[Start of Attachment]

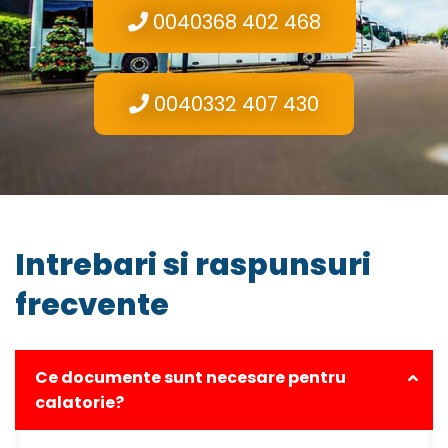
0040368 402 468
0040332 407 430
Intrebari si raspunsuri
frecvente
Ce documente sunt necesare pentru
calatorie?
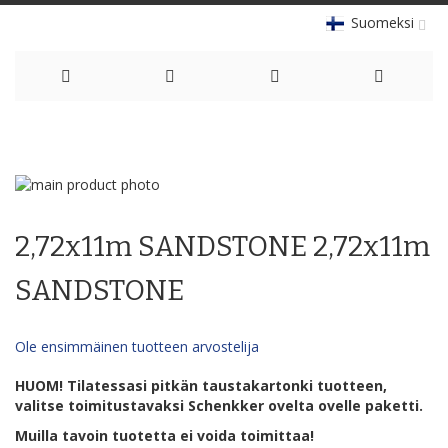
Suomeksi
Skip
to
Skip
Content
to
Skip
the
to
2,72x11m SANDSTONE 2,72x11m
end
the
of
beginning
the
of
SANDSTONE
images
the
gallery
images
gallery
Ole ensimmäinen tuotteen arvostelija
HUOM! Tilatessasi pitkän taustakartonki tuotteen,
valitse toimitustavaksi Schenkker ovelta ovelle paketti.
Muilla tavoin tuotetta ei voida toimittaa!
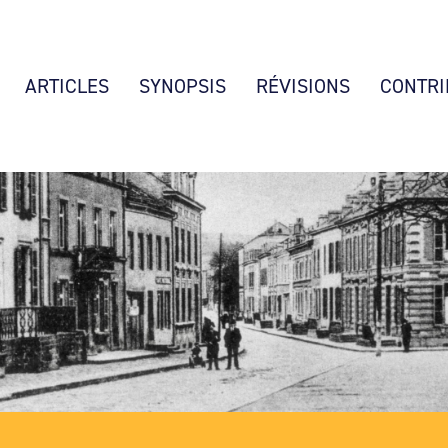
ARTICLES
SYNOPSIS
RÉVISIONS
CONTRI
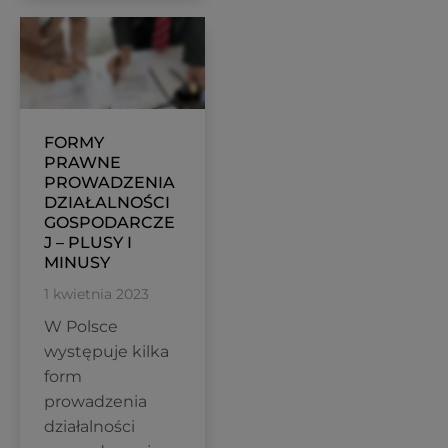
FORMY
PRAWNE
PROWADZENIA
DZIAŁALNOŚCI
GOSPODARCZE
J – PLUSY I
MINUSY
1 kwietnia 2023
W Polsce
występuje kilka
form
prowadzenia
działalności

[End of Attachment]
[Start of Attachment]

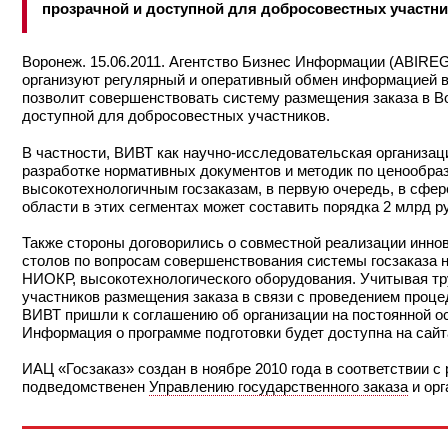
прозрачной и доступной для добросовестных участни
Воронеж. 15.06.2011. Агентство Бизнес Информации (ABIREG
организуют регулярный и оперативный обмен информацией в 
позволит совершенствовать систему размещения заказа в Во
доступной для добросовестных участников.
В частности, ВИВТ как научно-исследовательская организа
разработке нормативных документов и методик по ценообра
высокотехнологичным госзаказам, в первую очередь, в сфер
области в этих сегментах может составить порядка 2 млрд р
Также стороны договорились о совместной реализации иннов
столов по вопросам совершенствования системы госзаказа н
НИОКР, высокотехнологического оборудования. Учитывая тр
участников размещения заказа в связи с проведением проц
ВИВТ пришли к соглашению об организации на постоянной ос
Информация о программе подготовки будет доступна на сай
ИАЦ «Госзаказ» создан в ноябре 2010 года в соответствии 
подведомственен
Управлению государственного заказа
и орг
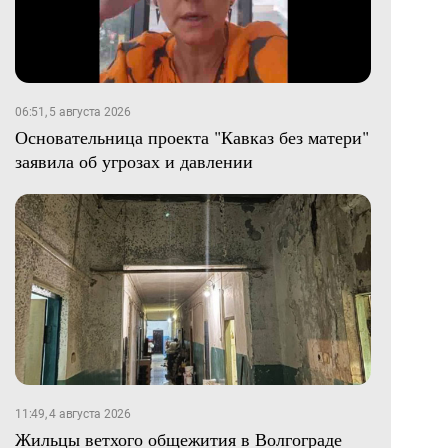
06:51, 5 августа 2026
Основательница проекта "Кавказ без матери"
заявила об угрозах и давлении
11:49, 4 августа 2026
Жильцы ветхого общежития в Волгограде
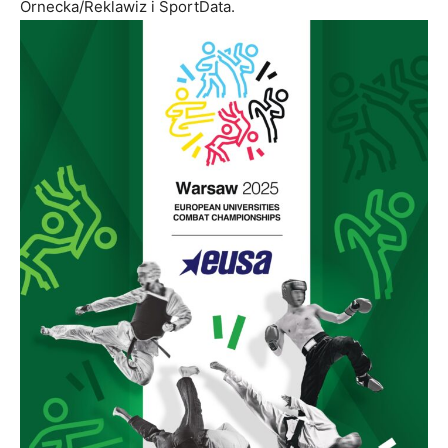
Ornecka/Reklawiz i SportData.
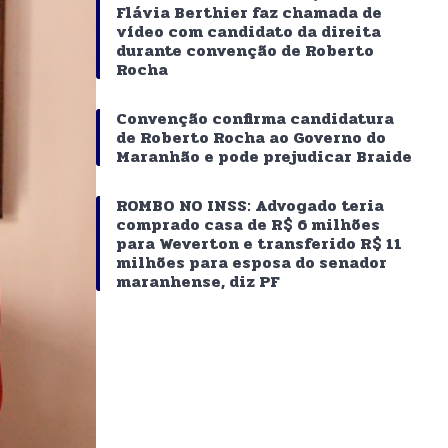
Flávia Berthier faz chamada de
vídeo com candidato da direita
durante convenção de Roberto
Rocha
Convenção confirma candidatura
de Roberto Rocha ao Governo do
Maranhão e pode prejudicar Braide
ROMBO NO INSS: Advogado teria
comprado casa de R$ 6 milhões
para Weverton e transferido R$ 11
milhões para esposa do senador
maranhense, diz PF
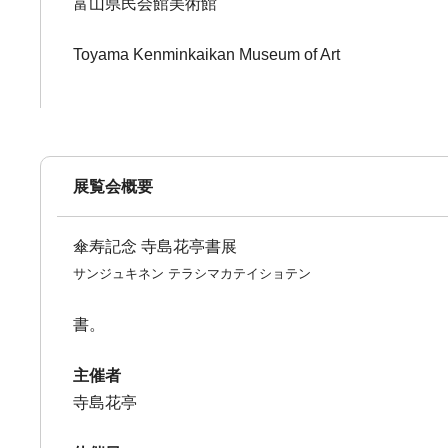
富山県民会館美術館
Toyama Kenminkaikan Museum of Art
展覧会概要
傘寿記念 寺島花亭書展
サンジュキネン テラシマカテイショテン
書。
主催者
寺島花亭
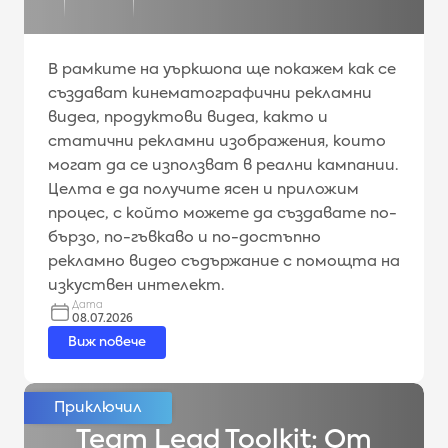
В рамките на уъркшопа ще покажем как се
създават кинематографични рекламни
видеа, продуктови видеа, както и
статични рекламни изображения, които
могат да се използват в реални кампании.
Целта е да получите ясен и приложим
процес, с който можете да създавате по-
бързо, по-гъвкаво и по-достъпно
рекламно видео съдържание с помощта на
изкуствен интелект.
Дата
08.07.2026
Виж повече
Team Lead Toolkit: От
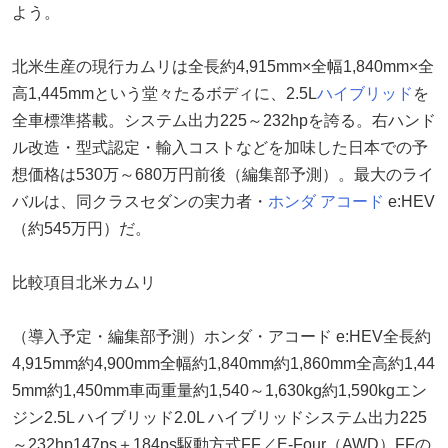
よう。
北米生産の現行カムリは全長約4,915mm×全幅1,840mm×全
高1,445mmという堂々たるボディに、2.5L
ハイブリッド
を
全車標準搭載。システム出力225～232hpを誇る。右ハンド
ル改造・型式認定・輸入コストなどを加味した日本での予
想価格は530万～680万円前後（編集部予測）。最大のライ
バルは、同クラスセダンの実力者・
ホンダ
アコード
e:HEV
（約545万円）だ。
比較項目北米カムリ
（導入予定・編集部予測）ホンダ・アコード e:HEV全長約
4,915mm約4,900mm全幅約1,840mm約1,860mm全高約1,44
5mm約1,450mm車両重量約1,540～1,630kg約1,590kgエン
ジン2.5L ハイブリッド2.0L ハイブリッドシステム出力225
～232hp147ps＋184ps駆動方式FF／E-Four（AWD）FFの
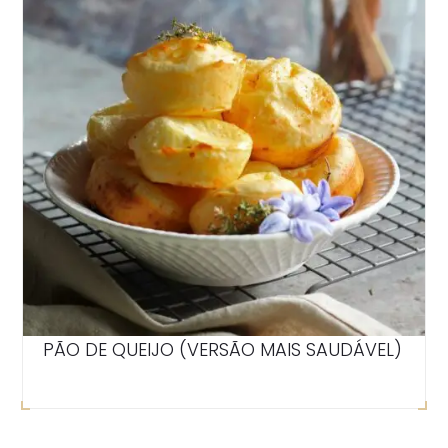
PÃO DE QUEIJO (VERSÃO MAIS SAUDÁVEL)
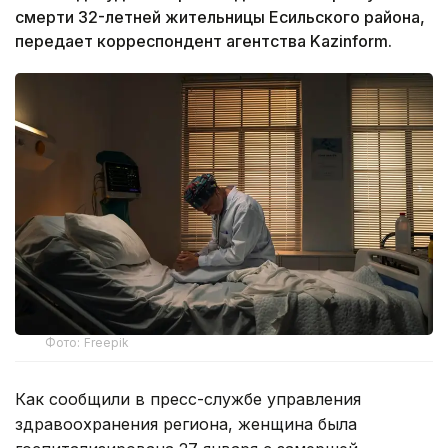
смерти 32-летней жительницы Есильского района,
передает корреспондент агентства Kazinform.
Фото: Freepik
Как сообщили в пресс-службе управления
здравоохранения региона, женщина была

[End of Attachment]

→ **EXERCISE DIRECTIONS**: Exactly the lines starting at the one above with "ВИВТ пришли к" and ending at the one with "Целта е да получите ясен и приложим" should be printed, and nothing else. Omit the pictures.

→ **ANSWER TO THIS TASK**:
ВИВТ пришли к соглашению об организации на постоянной ос
Информация о программе подготовки будет доступна на сай
ИАЦ «Госзаказ» создан в ноябре 2010 года в соответствии 
подведомственен
Управлению государственного заказа
и орг
06:51, 5 августа 2026
Основательница проекта "Кавказ без матери"
заявила об угрозах и давлении
11:49, 4 августа 2026
Жильцы ветхого общежития в Волгограде
Ornecka/Reklawiz i SportData.
Flávia Berthier faz chamada de
vídeo com candidato da direita
durante convenção de Roberto
Rocha
Convenção confirma candidatura
de Roberto Rocha ao Governo do
Maranhão e pode prejudicar Braide
ROMBO NO INSS: Advogado teria
comprado casa de R$ 6 milhões
para Weverton e transferido R$ 11
milhões para esposa do senador
maranhense, diz PF
富山県民会館美術館
Toyama Kenminkaikan Museum of Art
展覧会概要
傘寿記念 寺島花亭書展
サンジュキネン テラシマカテイショテン
書。
主催者
寺島花亭
В рамките на уъркшопа ще покажем как се
създават кинематографични рекламни
видеа, продуктови видеа, както и
статични рекламни изображения, които
могат да се използват в реални кампании.
Целта е да получите ясен и приложим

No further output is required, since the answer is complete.